_Dataset content_
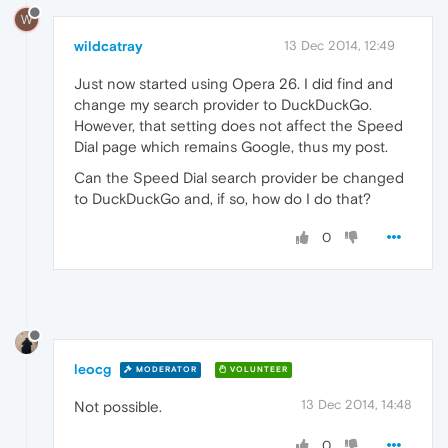
W
wildcatray
13 Dec 2014, 12:49
Just now started using Opera 26. I did find and
change my search provider to DuckDuckGo.
However, that setting does not affect the Speed
Dial page which remains Google, thus my post.
Can the Speed Dial search provider be changed
to DuckDuckGo and, if so, how do I do that?
0
leocg
MODERATOR
VOLUNTEER
13 Dec 2014, 14:48
Not possible.
0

_What is being asked_
Leave out the pictures and give the rest of the material again, unaltered.

_Output for this task_
W
wildcatray
13 Dec 2014, 12:49
Just now started using Opera 26. I did find and
change my search provider to DuckDuckGo.
However, that setting does not affect the Speed
Dial page which remains Google, thus my post.
Can the Speed Dial search provider be changed
to DuckDuckGo and, if so, how do I do that?
0
leocg
MODERATOR
VOLUNTEER
13 Dec 2014, 14:48
Not possible.
0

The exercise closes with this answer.